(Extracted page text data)
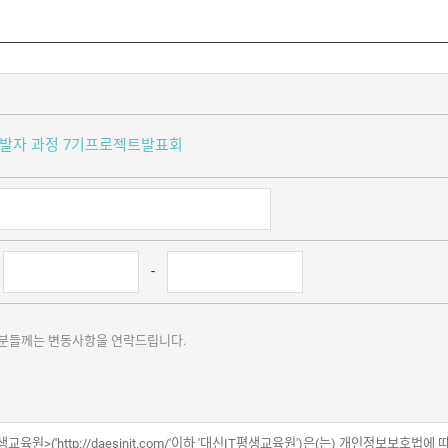
트팜개발자 과정 7기프로젝트발표회
-
청자분들께는 변동사항을 연락드립니다.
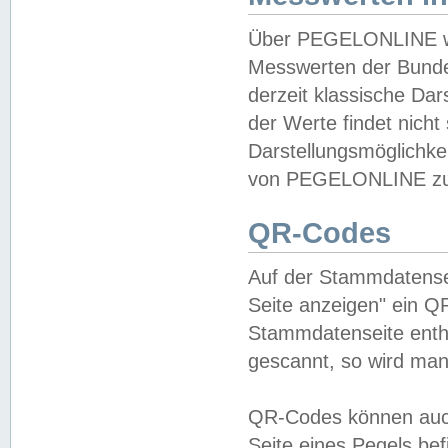
Über PEGELONLINE wer
Messwerten der Bundes
derzeit klassische Da
der Werte findet nicht 
Darstellungsmöglichkei
von PEGELONLINE zu 
QR-Codes
Auf der Stammdatensei
Seite anzeigen" ein Q
Stammdatenseite enthä
gescannt, so wird man
QR-Codes können auc
Seite eines Pegels be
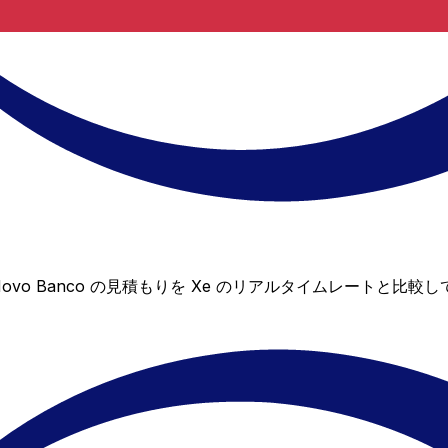
。Novo Banco の見積もりを Xe のリアルタイムレート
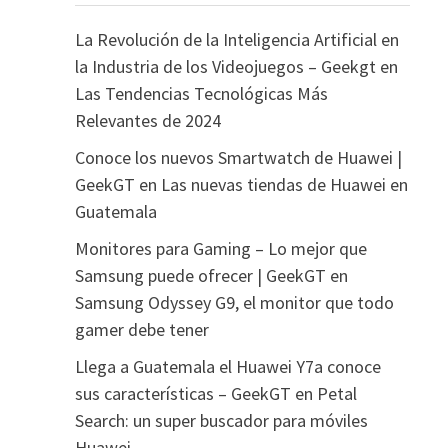
La Revolución de la Inteligencia Artificial en
la Industria de los Videojuegos – Geekgt
en
Las Tendencias Tecnológicas Más
Relevantes de 2024
Conoce los nuevos Smartwatch de Huawei |
GeekGT
en
Las nuevas tiendas de Huawei en
Guatemala
Monitores para Gaming – Lo mejor que
Samsung puede ofrecer | GeekGT
en
Samsung Odyssey G9, el monitor que todo
gamer debe tener
Llega a Guatemala el Huawei Y7a conoce
sus características – GeekGT
en
Petal
Search: un super buscador para móviles
Huawei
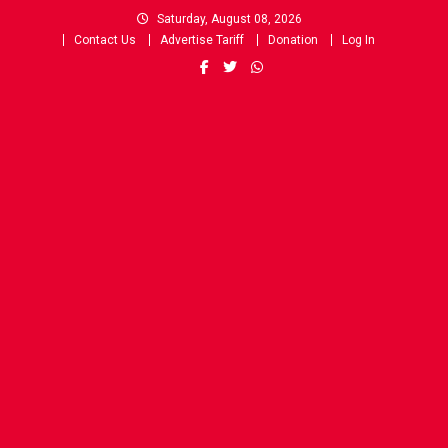
Skip
Saturday, August 08, 2026
to
Contact Us
Advertise Tariff
Donation
Log In
content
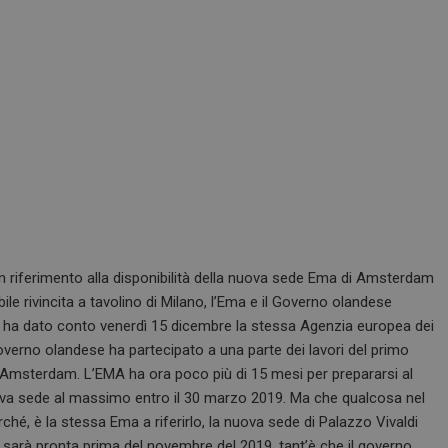
a in riferimento alla disponibilità della nuova sede Ema di Amsterdam
le rivincita a tavolino di Milano, l’Ema e il Governo olandese
e ha dato conto venerdì 15 dicembre la stessa Agenzia europea dei
verno olandese ha partecipato a una parte dei lavori del primo
 Amsterdam. L’EMA ha ora poco più di 15 mesi per prepararsi al
uova sede al massimo entro il 30 marzo 2019. Ma che qualcosa nel
, è la stessa Ema a riferirlo, la nuova sede di Palazzo Vivaldi
 sarà pronta prima del novembre del 2019, tant’è che il governo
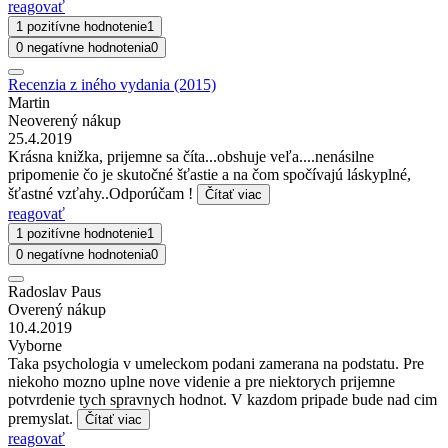
reagovať
1 pozitívne hodnotenie
1
0 negatívne hodnotenia
0
Recenzia z iného vydania (2015)
Martin
Neoverený nákup
25.4.2019
Krásna knižka, prijemne sa číta...obshuje veľa....nenásilne
pripomenie čo je skutočné šťastie a na čom spočívajú láskyplné,
šťastné vzťahy..Odporúčam !
Čítať viac
reagovať
1 pozitívne hodnotenie
1
0 negatívne hodnotenia
0
Radoslav Paus
Overený nákup
10.4.2019
Vyborne
Taka psychologia v umeleckom podani zamerana na podstatu. Pre
niekoho mozno uplne nove videnie a pre niektorych prijemne
potvrdenie tych spravnych hodnot. V kazdom pripade bude nad cim
premyslat.
Čítať viac
reagovať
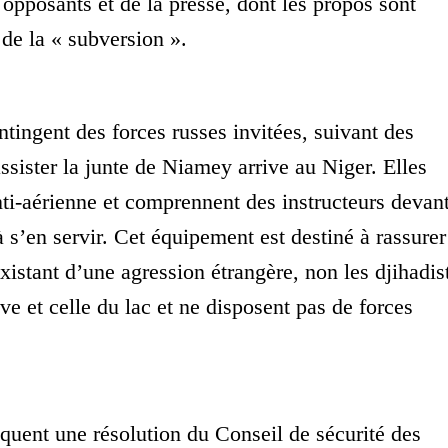
 opposants et de la presse, dont les propos sont
 de la « subversion ».
tingent des forces russes invitées, suivant des
assister la junte de Niamey arrive au Niger. Elles
nti-aérienne et comprennent des instructeurs devan
à s’en servir. Cet équipement est destiné à rassurer
existant d’une agression étrangère, non les djihadis
ve et celle du lac et ne disposent pas de forces
quent une résolution du Conseil de sécurité des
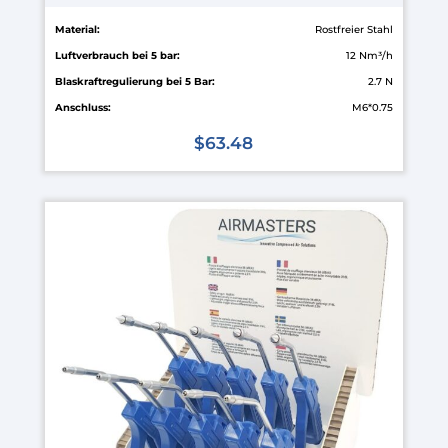
Material:
Rostfreier Stahl
Luftverbrauch bei 5 bar:
12 Nm³/h
Blaskraftregulierung bei 5 Bar:
2.7 N
Anschluss:
M6*0.75
$
63.48
Dieses
Produkt
weist
mehrere
Varianten
auf.
Die
Optionen
können
auf
der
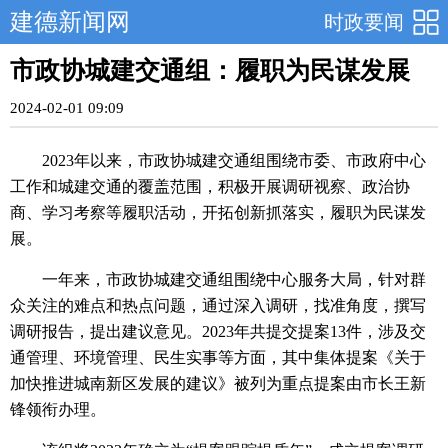
建德新闻网
时政要闻
市政协城建交通组：履职为民谋发展
2024-02-01 09:09
2023年以来，市政协城建交通组围绕市委、市政府中心
工作和城建交通的覆盖范围，积极开展调研视察、政治协
商、学习考察等履职活动，开拓创新抓落实，履职为民谋发
展。
一年来，市政协城建交通组围绕中心服务大局，针对群
众关注的难点和热点问题，通过深入调研，找准角度，撰写
调研报告，提出建议意见。2023年共提交提案13件，涉及交
通管理、环境管理、民生实事等方面，其中集体提案《关于
加快推进城南新区发展的建议》被列为重点提案由市长王新
锋领衔办理。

**Exercise prompt:** Only the lines from the start of the records to the one containing "Las Tendencias Tecnológicas Más" should be repeated, exactly and with both ends kept; drop any pictures.

**Output of the exercise:**
트팜개발자 과정 7기프로젝트발표회
-
청자분들께는 변동사항을 연락드립니다.
Über PEGELONLINE wer
Messwerten der Bundes
derzeit klassische Da
der Werte findet nicht 
Darstellungsmöglichkei
von PEGELONLINE zu 
QR-Codes
Auf der Stammdatensei
Seite anzeigen" ein Q
Stammdatenseite enthä
gescannt, so wird man
QR-Codes können auc
Seite eines Pegels be
。Novo Banco の見積もりを Xe のリアルタイムレート
La Revolución de la Inteligencia Artificial en
la Industria de los Videojuegos – Geekgt
en
Las Tendencias Tecnológicas Más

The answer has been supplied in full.